乾杯をすると、Mさんはトイレに向かい、そのままこもってしまった。無理もない。
カウンターの頭上には、相変わらず大きな液晶テレビ。名店には似つかわしくないのだが、ここアキバなら仕方ないのかも。いろんな付き合いがあるのだと思う。でも、バラエティ番組を放送するのは、ちょっと。この落ち着いた空間には似合わない。
つまみは、ボクが勝手にチョイスした「鶏もつ煮込み」。「赤津加」といえば、まずはこれだと思う。それをつつきながら、ビールをあおる。カウンターの雰囲気に溶け込みたいが、テレビの雑音に心乱される。
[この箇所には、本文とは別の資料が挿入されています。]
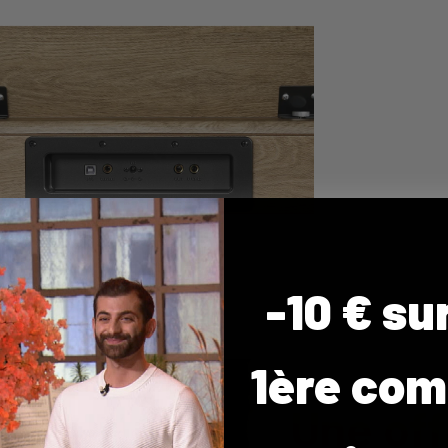
-10 € su
1ère co
Une of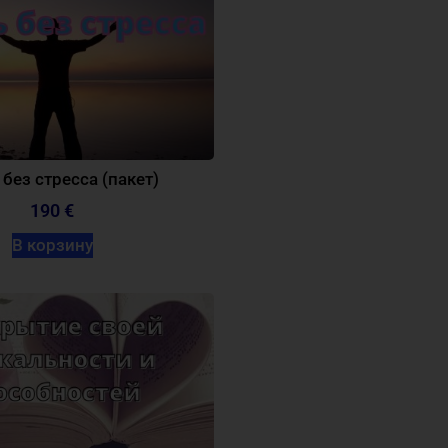
без стресса (пакет)
190 €
В корзину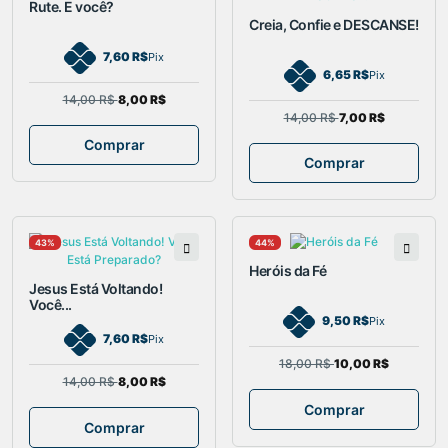
Rute. E você?
Creia, Confie e DESCANSE!
7,60 R$
Pix
6,65 R$
Pix
14,00 R$
8,00 R$
14,00 R$
7,00 R$
Comprar
Comprar
43%
44%
Heróis da Fé
Jesus Está Voltando!
Você...
9,50 R$
Pix
7,60 R$
Pix
18,00 R$
10,00 R$
14,00 R$
8,00 R$
Comprar
Comprar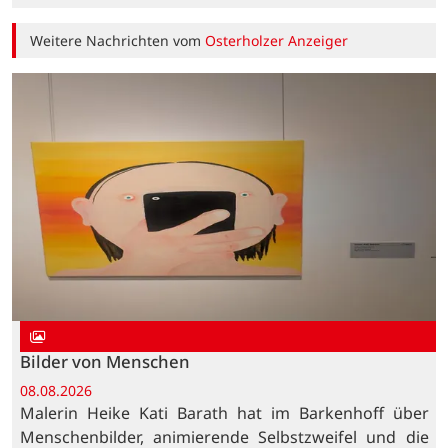
Weitere Nachrichten vom
Osterholzer Anzeiger
Bilder von Menschen
08.08.2026
Malerin Heike Kati Barath hat im Barkenhoff über
Menschenbilder, animierende Selbstzweifel und die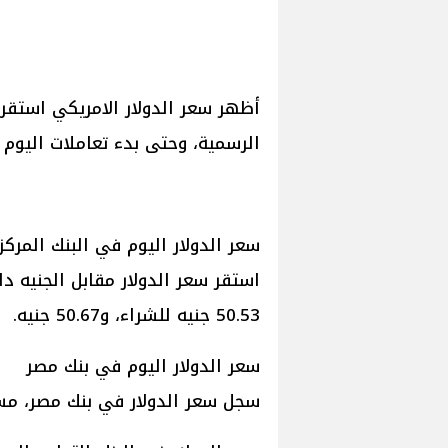
أظهر سعر الدولار الامريكي استقر
الرسمية، وحتى بدء تعاملات اليوم الخميس 
سعر الدولار اليوم في البنك المركز
استقر سعر الدولار مقابل الجنيه د
50.53 جنيه للشراء، و50.67 جنيه.
سعر الدولار اليوم في بنك مصر
سجل سعر الدولار في بنك مصر، مستوى 50.54 جنيه للشراء، و50.64 ج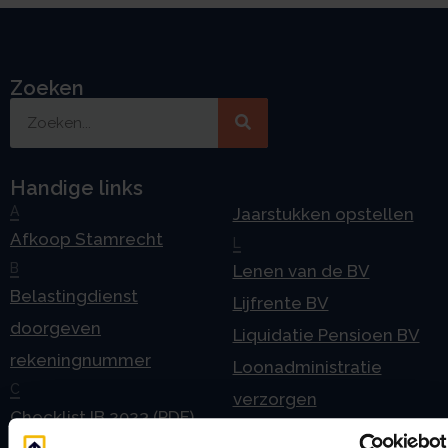
Zoeken
Handige links
A
Jaarstukken opstellen
Afkoop Stamrecht
L
B
Lenen van de BV
Belastingdienst
Lijfrente BV
doorgeven
Liquidatie Pensioen BV
rekeningnummer
Loonadministratie
C
verzorgen
Checklist IB 2023 (PDF)
M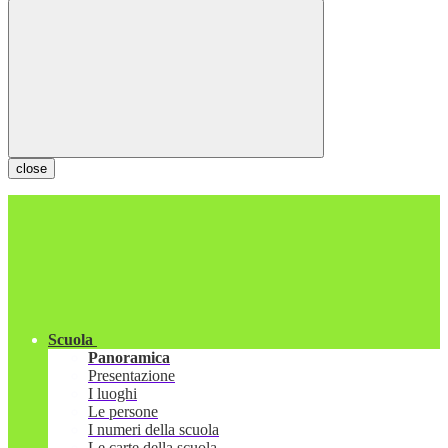
close
Scuola
Panoramica
Presentazione
I luoghi
Le persone
I numeri della scuola
Le carte della scuola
20分後、Mさんはようやく席に戻ってくるやいなや、たまっていた鬱憤を一気に吐き出した。Mさんの言うことは、いちいち尤もだった。今夜は黙って話しをきこう。ボクはとにかく、そう思った。
「瓶ビール」3本目で、Mさんは力尽きた。つまみは、鶏もつの後は、「ねぎねた」のみ。意外に早く決着がついたのは、酔いではなく、気が済んでのことだと思う。
帰り際、Mさんはすっきりした顔をしていた。でも、混乱する気持ちを整理するので、彼は精一杯だったのだろう。「赤津加」に関して、Mさんは何も言及しなかったし、ボクが支払ったお代のお礼もなかった。